The quality of the coffee, as described hereinafter, is enhanced, at least to a degree, by packing it in a self-pressurizing package 100 of the present invention, even if the coffee is not packed immediately after roasting and grinding, i.e., some benefits are provided even if the roasted and ground coffee undergoes a normal hold time for degassing prior to packaging. Maximum benefits are, of course, achieved when little or no off gassing is permitted to occur prior to packing.
From the collective prior art teachings of Prof. Dr. Dr. h. c. R. Heiss, et al. in an article entitled PACKAGING AND MARKETING OF ROASTED COFFEE in ASIC. 8e Colloque, Abidjan, 1977, pp. 1631/4, November 28-December 3; O. G. Vitzthum and P. Werkhoff in an article entitled CHANGES OF THE AROMA OF ROAST COFFEE IN O2 -PERMEABLE BAG PACKS in Chem. Mikrobiol. Technol. Lebensm., Vol. 6; pp. 25-30 (1979); and R. Radtke in a paper entitled SURVEY OF THE PRESENT CONDITION OF PACKAGING TECHNOLOGY FOR ROASTED COFFEE WITH SPECIAL CONSIDERATION OF FLAVOR RETENTION in 6th INT. Colloq. on Coffee Sci., ASIC, Bogota, pp. 188-98, June 4-9, 1973, all of which references are hereby incorporated herein by reference, it is believed that degradation of coffee quality normally occurs in three stages: (1) loss of aroma; (2) oxidation of flavor components; and (3) fat rancidity.

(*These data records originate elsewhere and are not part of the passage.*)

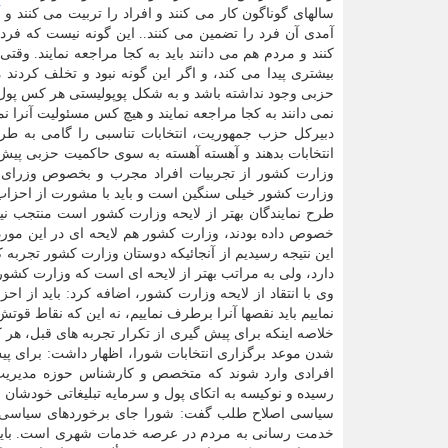
سالهای گوناگون کار می کنند و افراد را تربیت می کنند و
آمدی آن فرد را تضمین می کنند.. این گونه نیست که فر
کنند و مردم هم می دانند باید به کجا مراجعه نمایند. و
بیشتری پیدا می کند، و اگر این گونه نبود و تخلف کردن
حزبی وجود نداشته باشد و به شکل پوپولیستی هر کس پول ب
نمی دانند به کجا مراجعه نمایند و هیچ کس مسئولیت آنرا ن
دبیرکل حزب جمهوریت، انتخابات تناسبی را گامی به ط
انتخابات بدهند و آهسته آهسته به سوی حاکمیت حزبی پیش 
وزارت کشور از تجربیات افراد مجرب و بخصوص وزرای ک
وزارت کشور خیلی سنگین است و باید با مشورت از احزاب نظر
طرح نمایندگان بهتر از لایحه وزارت کشور است منتجب نیا
خصوص داده بودند، وزارت کشور هم لایحه ای در این مورد 
این نتیجه رسیدیم از آنجائیکه دوستان وزارت کشور تجربه کاف
دارد، ولی به مراتب بهتر از لایحه ای است که وزارت کشور
وی با انتقاد از لایحه وزارت کشور، اضافه کرد: باید از ا
نماییم باید نقصها آنرا برطرف نماییم، نه این که نقاط قوتش 
خلاصه اینکه برای پیش گیری از تکرار تجربه های قبل، هر 
شدن موعد برگزاری انتخابات شورا، اظهار داشت: برای پیش
افرادی وارد شوند که متخصص و کارشناس حوزه مدیریت ش
رسیده و نوکیسه به اتکای پول و سرمایه تبلیغاتی خودشان 
سیاسی اصلاح طلب گفت: شورا جای برخوردهای سیاسی و 
خدمت رسانی به مردم در عرصه خدمات شهری است. باید ب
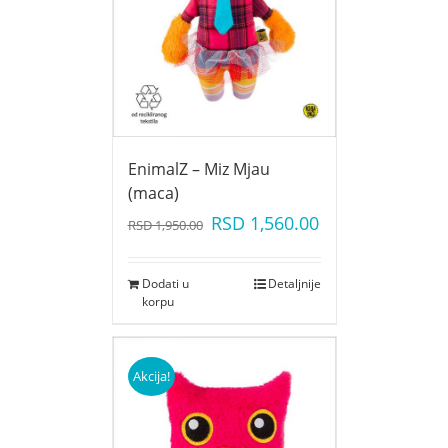
EnimalZ – Miz Mjau
(maca)
RSD
1,560.00
RSD
1,950.00
Dodati u
Detaljnije
korpu
Akcija!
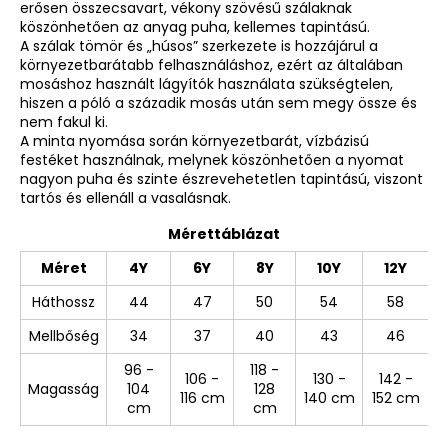
erősen összecsavart, vékony szövésű szálaknak
köszönhetően az anyag puha, kellemes tapintású.
A szálak tömör és „húsos” szerkezete is hozzájárul a
környezetbarátabb felhasználáshoz, ezért az általában
mosáshoz használt lágyítók használata szükségtelen,
hiszen a póló a századik mosás után sem megy össze és
nem fakul ki.
A minta nyomása során környezetbarát, vízbázisú
festéket használnak, melynek köszönhetően a nyomat
nagyon puha és szinte észrevehetetlen tapintású, viszont
tartós és ellenáll a vasalásnak.
Mérettáblázat
Méret
4Y
6Y
8Y
10Y
12Y
Háthossz
44
47
50
54
58
Mellbőség
34
37
40
43
46
96 -
118 -
106 -
130 -
142 -
Magasság
104
128
116 cm
140 cm
152 cm
cm
cm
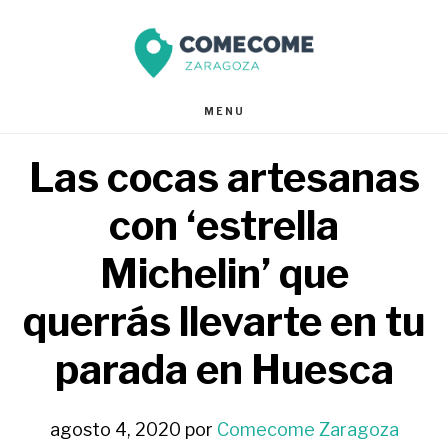
Saltar
Saltar
al
al
contenido
pie
MENU
principal
de
Las cocas artesanas
página
con ‘estrella
Michelin’ que
querrás llevarte en tu
parada en Huesca
agosto 4, 2020
por
Comecome Zaragoza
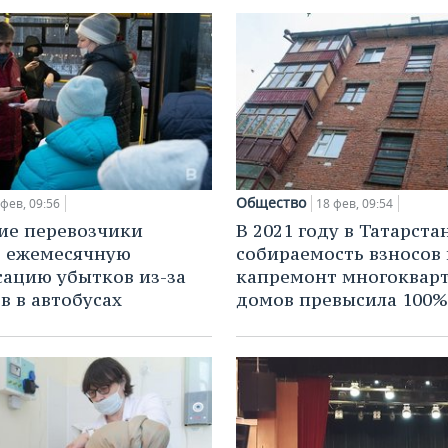
Общество
 фев, 09:56
18 фев, 09:54
ие перевозчики
В 2021 году в Татарста
т ежемесячную
собираемость взносов 
ацию убытков из-за
капремонт многоквар
в в автобусах
домов превысила 100%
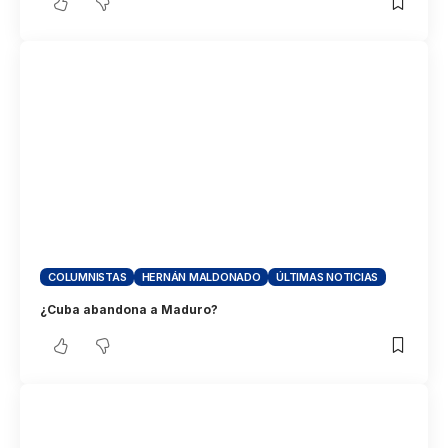
COLUMNISTAS
HERNÁN MALDONADO
ÚLTIMAS NOTICIAS
¿Cuba abandona a Maduro?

These stages and their causes are discussed in greater detail in the following paragraphs.
(1) Loss of aroma.
Although in-container aroma is not necessarily related to the cup quality of coffee, the aroma is an attribute that is highly desirable to consumers. It is believed that aroma volatiles are often lost by holding roast coffee in bins exposed to the atmosphere prior to packing as well as by storage in a package that is either gas permeable or, if pot gas permeable, is not effectively resealed after opening.
(2) Oxidation of flavor components.
This is believed to be a result of oxygen exposure to the product. Potential sources of oxygen include exposure of coffee to air prior to packing (especially during degassing), insufficient elimination of oxygen from the package before sealing, transmission of oxygen through a gas permeable package and/or ingress of oxygen through an ineffective reseal when opened packages are reclosed.
Adsorption of oxygen (e.g., when product is held in degassing bins) occurs very rapidly. It is therefore expected that the freshness of coffee will be inherently better for product that experiences minimum exposure to air prior to packing because the initial oxygen load will be low.
(3) Fat rancidity.
This is believed to be caused by oxidation of coffee oils following extended exposure of the product to high oxygen levels. This effect is seldom seen by consumers.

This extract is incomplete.